第10話 キノコ鍋
「さあ、腹ごしらえだ。たっぷり食べるぞ!!」
無骨な石造りの屋敷に広い庭がある。そこには12人ほどの屈強な男たちが、意志で作った簡単なかまどで鍋を煮ていた。
男たちは全員がひげをもじゃもじゃ生やしており、着ている物は熊の毛皮であった。
どこからどう見ても山賊にしか見えないが、その中でずば抜けて体格の良い男は貴族の息子である。
名前はフォルス・アンプリュダン。アンプリュダン伯爵の次男で15歳だ。周りの男たちは彼より年上だが、まるで熊のように身体が大きく、腕力も領内で一番である。
アンプリュダン領はヤムタユ領より南方にある。森に囲まれた、ほどほど小麦の取れる土地だ。
フォルスは自分の仲間を集め、ヤムタユ領を攻める予定なのである。
もちろん彼らでひとつの領を潰せるわけがない。領内に侵入し、村を襲撃するのだ。
家と畑を焼き払い、村人は皆殺しにする。それを繰り返し、ヤムタユ領を弱体化させるのだ。
「ああ、楽しみだなぁ。ヤムタユ男爵にほえ面をかかせてやれるんだから!」
フォルスはげらげら笑っている。とても貴族の息子とは思えない品のなさだ。
彼はヤムタユ領に恨みはない。当主のズッシーオ・ヤムタユ男爵とも面識はない。単純にヤムタユ領は豊かなので嫉妬しているのだ。
伯爵領よりも階級が低い男爵領が繁栄を極めていることに腹を立てている。
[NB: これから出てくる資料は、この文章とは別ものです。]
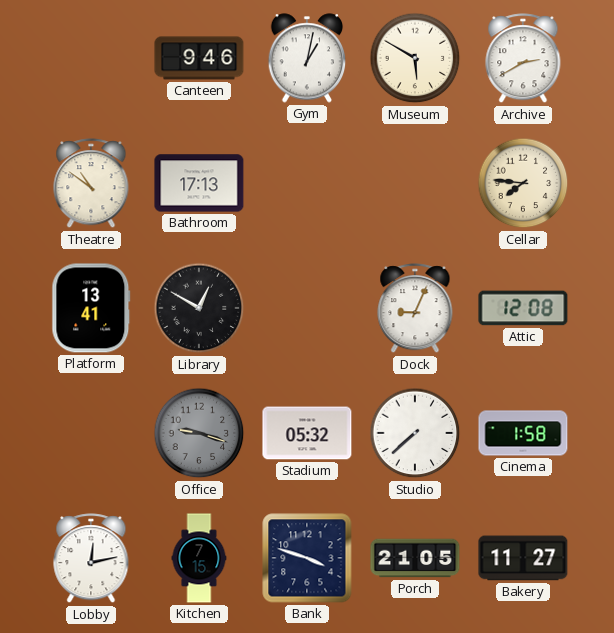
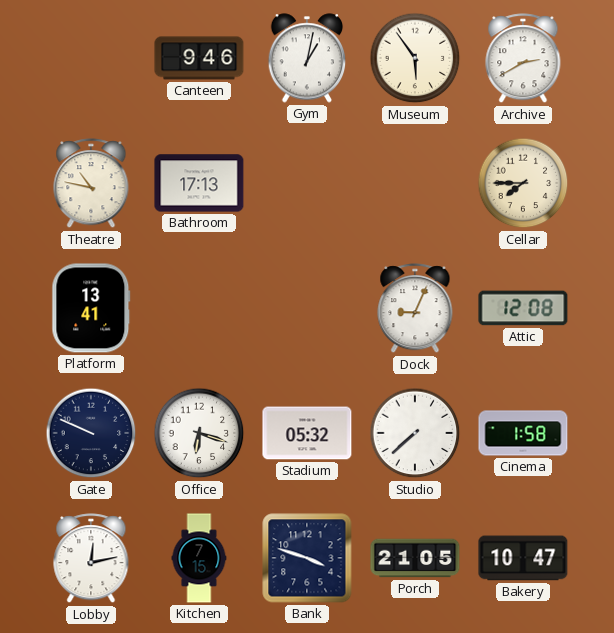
Museum: 5:50 -> 5:54
Theatre: 10:51 -> 10:47
Cellar: 7:46 -> 7:45
Library: 12:50 -> none
Gate: none -> 9:49
Office: 9:18 -> 6:18
Office dial: grey -> white
Bakery: 11:27 -> 10:47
もっとも兄はズッシーオを高く評価しており、王都では学友として仲良くしていたそうだ。
なんでもズッシーオは、身体は弱いが人を見る目があるという。さらに動体視力も優れており、兄がボクシングのスパーリングパートナーを務めさせたが、ズッシーオはパンチをすべて紙一重で躱したそうだ。
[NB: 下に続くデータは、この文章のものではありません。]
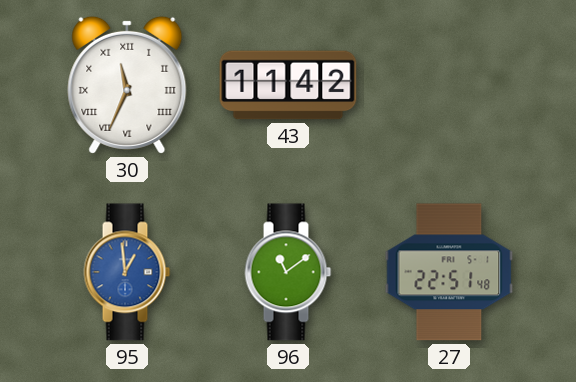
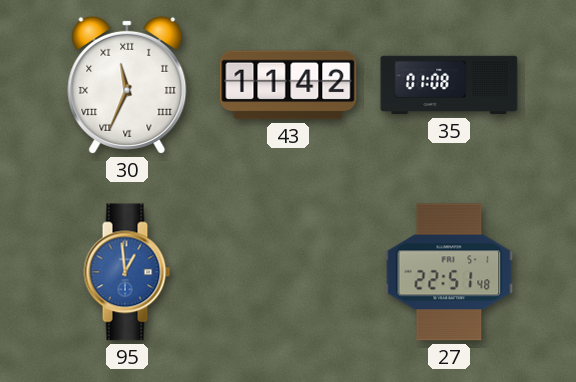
35: none -> 01:08
96: 11:09 -> none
フォルスはイラついた。ルミッスル王国は強さを誇る国だ。貧弱男爵と揶揄される男がもてはやされるなどあってはならないと思い込んでいる。
父親もズッシーオはともかく、ズッシーオの父親ディーノに行為を抱いていた。それもフォルスには気に入らない。
すべては嫉妬であり、逆恨みであった。別に家族からズッシーオと比べられたわけではないのに、彼を誉める家族に憎しみを抱きだしたのである。
「でもよろしいのですか。伯爵さまに内緒で」
男のひとりが心配そうに声をかけた。いくらなんでも理由もなく攻めるのは危険だと思っていた。
「いいんだよ。ばれなきゃいいのさ。やつらが文句を言っても知らんぷりすればいいんだよ」
フォルスは鍋をかきこみながら答えた。この男は楽観的であった。もって生まれた巨躯に溺れていたのだ。力こそすべて、力を持つ者が一番偉いと思い込んでいるのだ。
「おい、具が足りないな。森へ行ってきのこでも取ってこい」
フォルスは近くにいた男に命令した。男のひとりは無言で立ち上がり、森の中へ入っていく。
「フォルス様、あんな男いましたっけ。いえ、俺たちの仲間であることは確かなのですが……」
「お前もか。俺もあいつの名前は思い出せない。だが俺様の仲間であることは間違いない。細かいことなど気にするな。腹が減っては戦はできぬぞ」
フォルスは豪快に笑い、他の面々もつられて笑った。
その内に男が戻ってきて、白いキノコをどっさりと持ってきた。
「おお、シラユキタケではないか。鍋に入れるとすっげぇうめぇんだ。さっさと洗って、むしってくれ」
男はそう言われると、井戸水でキノコを洗い、手でキノコをむしる。
「待ってください。本当にシラユキタケなのですか。もしかしたらハクメタケかもしれませんよ」
ハクメタケは毒キノコで、シラユキタケに似ている。見た目は白いキノコだが、ハクメタケは黒い点があるのだ。森を拠点とする狩人なら一目でわかる代物である。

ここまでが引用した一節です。